Contrordine: Piero Amara non è più un pericoloso millantatore ma è tornato nuovamente a essere un pentito serio e attendibile. Dopo la pubblicazione la scorsa settimana dei verbali delle dichiarazioni dell’avvocato siciliano sulla Loggia Ungheria, come si ricorderà, erano fioccate le smentite e le querele da parte dei soggetti chiamati in causa. Amara aveva fatto ai pm di Milano Laura Pedio e Paolo Storari, alla fine del 2019, decine e decine di nomi di magistrati, di alti ufficiali delle forze dell’ordine, di professionisti, e di imprenditori. Il Fatto Quotidiano, che aveva avuto i verbali di Amara e aveva aspettato quasi un anno per pubblicarli, aveva titolato “Amara costruiva le accuse e poi le offriva ai magistrati”, ricordando anche l’indagine per calunnia nei suoi confronti.
Ieri, invece, il cambio di passo. Un deciso cambio di passo: “Loggia Ungheria, primi ‘riscontri’ dei pm sulle rivelazione di Amara”. Cosa è successo? Pare che il procuratore di Perugia Raffaele Cantone, che indaga su Ungheria, abbia risentito Amara in questi giorni, trovando dei riscontri alle sue testimonianze. Amara si trova attualmente in carcere in quanto, per una precedente condanna, il Tribunale di sorveglianza ha respinto la sua richiesta di affidamento. A Perugia, comunque, Amara è già stato indagato per millantato credito e traffico di influenze illecite. Il procedimento penale ha riguardato anche l’avvocato Giuseppe Calafiore che avrebbe dato 30mila euro all’ex componente dell’Agenzia informazioni e sicurezza interna (Aisi), il maresciallo dei carabinieri, Loreto Francesco Sarcina come presunto prezzo di una mediazione illecita.
L’ex 007, sfruttando e vantando relazioni con pubblici ufficiali si era fatto consegnare questa somma per reperire informazioni sulle indagini in corso nei confronti di Amara e Calafiore presso le Procure di Roma e di Messina.
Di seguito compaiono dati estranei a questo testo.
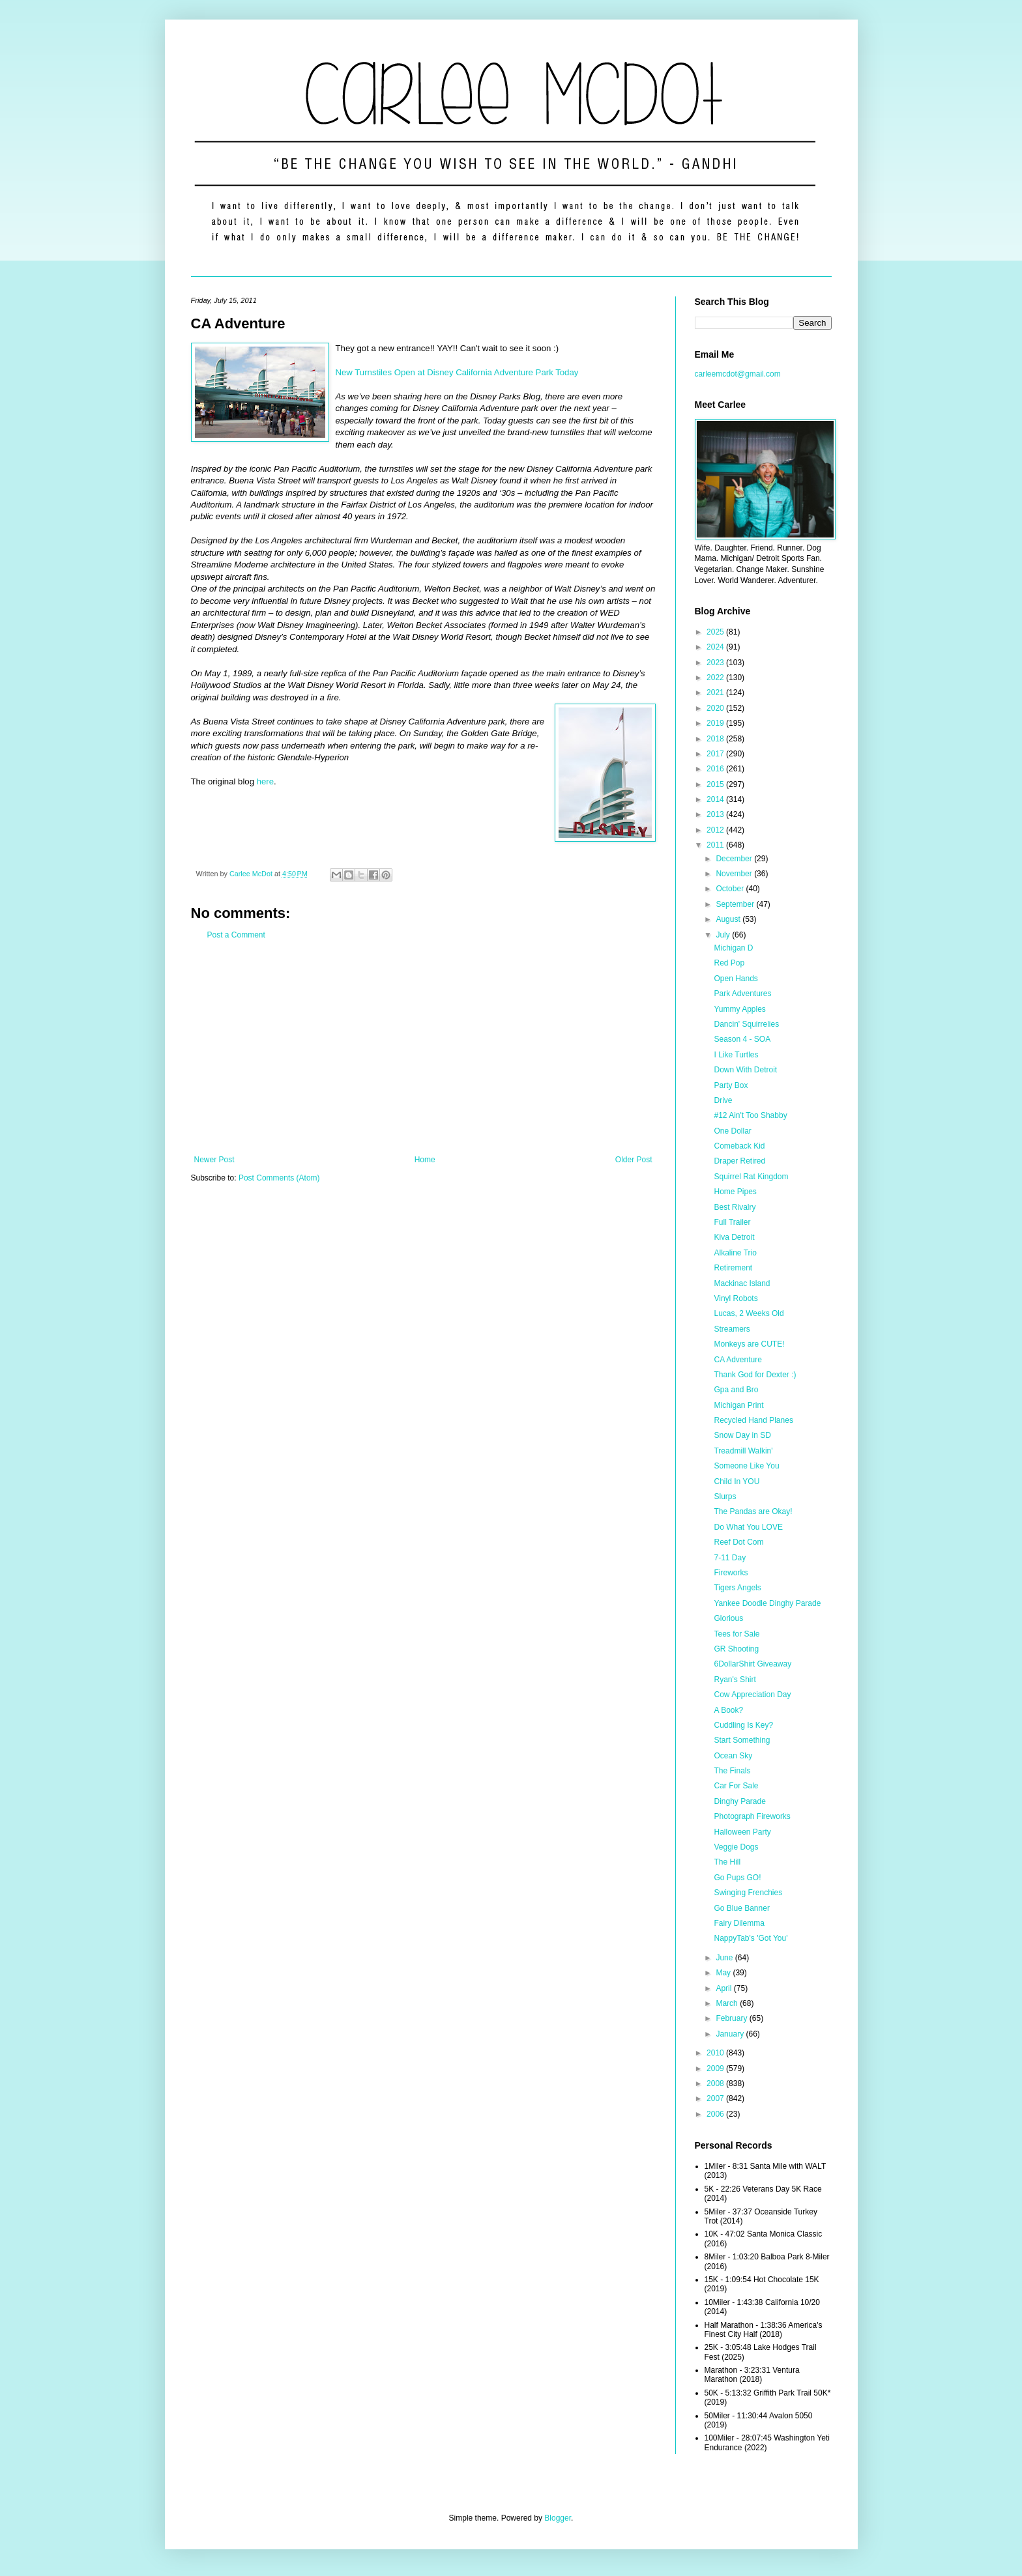 This screenshot has height=2576, width=1022. What do you see at coordinates (735, 1298) in the screenshot?
I see `Vinyl Robots` at bounding box center [735, 1298].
Inoltre, parte di questa somma sarebbe servita per remunerare i magistrati in servizio presso la Procura della Capitale co-assegnatari di un procedimento nell’ambito del quale i due erano sottoposti a indagini e rispetto ai quali Sarcina millantava credito. Si trattò, come venne accertato, di una calunnia di Amara nei riguardi dell’ex pm romano Stefano Rocco Fava, l’unico magistrato italiano che voleva arrestarlo e sequestrarne l’ingente patrimonio. Interrogato dalla Procura di Roma il 17 luglio 2018 sulle fonti investigative che gli consentivano di avere notizie delle indagini a suo carico, Amara aveva fatto il nome di Sarcina. Ad Amara venne quindi chiesto chi fosse materialmente a fornire a Sarcina le notizie visto che costui non era tra coloro che facevano le indagini essendo in forza ai servizi di intelligence.
A quel punto Amara tirò fuori dal cilindro proprio il nome di Fava, dicendo di averlo appreso dallo stesso Sarcina, posto che Amara e Fava non si erano mai conosciuti e non avevano avuto alcun rapporto né diretto né indiretto. Inoltre Amara era anche in possesso dei files delle informative prima ancora che venissero depositate in Procura e quindi la sua fonte poteva essere soltanto qualcuno della guardia di finanza, il reparto che stava svolgendo le indagini, che però Amara non ha mai rivelato nei suoi innumerevoli interrogatori. Sarcina, ed ecco il colpo di scena, venne interrogato dal colonnello del Gico della finanza Gerardo Mastrodomenico, lo stesso che aveva fatto le indagini su Luca Palamara, e dall’aggiunto Paolo Ielo il 7 marzo 2019 a Regina Coeli, dopo essere stato arrestato.
Sarcina dichiarò di aver avuto le notizie, poi vendute ad Amara per 30mila euro, da un dipendente della Procura generale di Roma di nome Gennaro De Pasquale, cugino di un procuratore che si chiama De Pasquale che gli aveva detto di averle avute da alcune sue fonti della guardia di finanza e dallo stesso Ielo. Praticamente da coloro che stavano svolgendo l’interrogatorio in quel momento. Un colpo di teatro.